You must verify the filtered rollup result
Multiple rollups share the same interval/value column
FIRST()/LAST() requires an EXTENSION rollup

Think of the hint as a safety switch: it guarantees the rollup you intended is actually used.

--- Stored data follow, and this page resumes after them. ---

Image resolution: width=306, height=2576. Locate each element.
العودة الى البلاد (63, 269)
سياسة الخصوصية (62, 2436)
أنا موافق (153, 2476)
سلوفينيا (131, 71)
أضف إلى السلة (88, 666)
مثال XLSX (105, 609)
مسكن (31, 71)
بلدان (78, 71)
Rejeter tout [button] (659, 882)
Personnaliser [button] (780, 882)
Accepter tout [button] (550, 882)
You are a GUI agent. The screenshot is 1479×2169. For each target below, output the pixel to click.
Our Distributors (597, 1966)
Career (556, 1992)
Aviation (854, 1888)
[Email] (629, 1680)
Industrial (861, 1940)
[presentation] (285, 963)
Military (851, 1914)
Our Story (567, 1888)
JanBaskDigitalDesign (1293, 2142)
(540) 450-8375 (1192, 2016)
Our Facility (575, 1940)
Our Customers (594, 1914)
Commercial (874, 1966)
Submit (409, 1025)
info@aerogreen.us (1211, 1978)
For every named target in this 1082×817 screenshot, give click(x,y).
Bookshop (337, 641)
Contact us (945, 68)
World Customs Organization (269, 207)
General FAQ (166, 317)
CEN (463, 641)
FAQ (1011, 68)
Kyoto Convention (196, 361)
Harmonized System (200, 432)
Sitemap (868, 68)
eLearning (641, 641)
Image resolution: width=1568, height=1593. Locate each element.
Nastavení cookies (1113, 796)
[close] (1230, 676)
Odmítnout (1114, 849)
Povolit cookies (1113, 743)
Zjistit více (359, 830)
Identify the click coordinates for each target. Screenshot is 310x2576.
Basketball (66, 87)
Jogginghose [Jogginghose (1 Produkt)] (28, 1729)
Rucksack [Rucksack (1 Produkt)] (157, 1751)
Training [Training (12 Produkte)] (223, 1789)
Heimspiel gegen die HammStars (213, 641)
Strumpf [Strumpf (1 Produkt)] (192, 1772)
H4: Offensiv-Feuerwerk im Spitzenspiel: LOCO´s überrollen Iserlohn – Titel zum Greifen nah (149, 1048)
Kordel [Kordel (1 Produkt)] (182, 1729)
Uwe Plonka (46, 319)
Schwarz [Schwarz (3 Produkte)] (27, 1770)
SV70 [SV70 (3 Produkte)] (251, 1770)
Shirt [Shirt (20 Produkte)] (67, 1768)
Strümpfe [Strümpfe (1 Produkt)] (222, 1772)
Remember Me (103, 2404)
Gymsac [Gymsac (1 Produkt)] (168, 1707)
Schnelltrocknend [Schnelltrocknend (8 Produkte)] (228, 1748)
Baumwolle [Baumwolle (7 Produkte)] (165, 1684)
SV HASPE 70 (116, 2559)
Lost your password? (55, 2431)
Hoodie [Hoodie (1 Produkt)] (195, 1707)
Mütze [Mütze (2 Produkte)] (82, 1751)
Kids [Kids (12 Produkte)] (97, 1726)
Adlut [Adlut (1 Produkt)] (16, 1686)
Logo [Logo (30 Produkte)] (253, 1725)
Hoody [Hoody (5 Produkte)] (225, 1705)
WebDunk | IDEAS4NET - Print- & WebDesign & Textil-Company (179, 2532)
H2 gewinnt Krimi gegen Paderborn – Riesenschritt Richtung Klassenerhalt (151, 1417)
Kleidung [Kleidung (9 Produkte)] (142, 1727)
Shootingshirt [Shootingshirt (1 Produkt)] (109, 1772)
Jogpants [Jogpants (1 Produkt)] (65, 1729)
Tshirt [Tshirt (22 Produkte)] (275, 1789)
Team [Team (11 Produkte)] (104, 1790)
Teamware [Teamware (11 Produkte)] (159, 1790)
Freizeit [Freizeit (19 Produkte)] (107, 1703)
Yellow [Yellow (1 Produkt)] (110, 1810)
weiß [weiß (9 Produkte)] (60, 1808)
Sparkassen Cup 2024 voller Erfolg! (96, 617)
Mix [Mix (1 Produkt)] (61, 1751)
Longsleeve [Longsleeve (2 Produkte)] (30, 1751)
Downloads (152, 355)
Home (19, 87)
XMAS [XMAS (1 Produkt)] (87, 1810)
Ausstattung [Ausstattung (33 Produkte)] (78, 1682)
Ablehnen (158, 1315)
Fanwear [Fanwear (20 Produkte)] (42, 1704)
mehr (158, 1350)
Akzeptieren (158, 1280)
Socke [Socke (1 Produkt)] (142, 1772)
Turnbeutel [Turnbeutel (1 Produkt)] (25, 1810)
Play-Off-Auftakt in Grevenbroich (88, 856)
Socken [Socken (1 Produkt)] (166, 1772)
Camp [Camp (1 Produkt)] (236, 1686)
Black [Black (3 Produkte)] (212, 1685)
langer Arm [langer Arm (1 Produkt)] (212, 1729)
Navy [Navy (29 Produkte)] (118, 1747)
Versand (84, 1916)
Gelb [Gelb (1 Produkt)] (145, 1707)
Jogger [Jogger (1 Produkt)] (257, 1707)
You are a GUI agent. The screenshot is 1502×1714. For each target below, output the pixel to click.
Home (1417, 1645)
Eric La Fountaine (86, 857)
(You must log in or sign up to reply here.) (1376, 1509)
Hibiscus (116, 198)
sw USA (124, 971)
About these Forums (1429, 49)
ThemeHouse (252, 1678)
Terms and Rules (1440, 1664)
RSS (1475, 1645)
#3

7) Example summary (raw vs. filtered)

Counts and min/max:

Minute (rollup)	Raw COUNT	Raw MIN	Raw MAX	Filtered COUNT	Filtered MIN	Filtered MAX
00:00	7	99	9900	6	99	130
00:01	6	92	2990	5	92	102
00:02	6	110	66160	5	110	180

Key takeaway:

Raw aggregates inflate MAX because outliers are included.
Filtered rollup keeps statistics stable by excluding outliers.

FIRST/LAST examples

FIRST() and LAST() show the boundary values per bucket:

Minute (rollup)	Raw FIRST(time, value)	Raw LAST(time, value)	Filtered FIRST(time, value)	Filtered LAST(time, value)
00:00	00:00:00, 100	00:00:50, 99	00:00:00, 100	00:00:50, 99
00:01	00:01:00, 98	00:01:50, 102	00:01:00, 98	00:01:50, 102
00:02	00:02:00, 110	00:02:50, 180	00:02:00, 110	00:02:50, 180

In this dataset, outliers do not sit on the boundaries, so FIRST/LAST stays the same.
In real workloads, boundary values can change, which is another reason to apply filtered rollups.

8) Practical deployment flow

Ingest raw data with a quality flag (value2)
Maintain two rollups: a general rollup and a filtered rollup
Dashboards can use general rollups
Reports/KPIs should use the filtered rollup with a hint
Root-cause analysis can still rely on raw data

This gives you fast analytics and reliable statistics without sacrificing detail.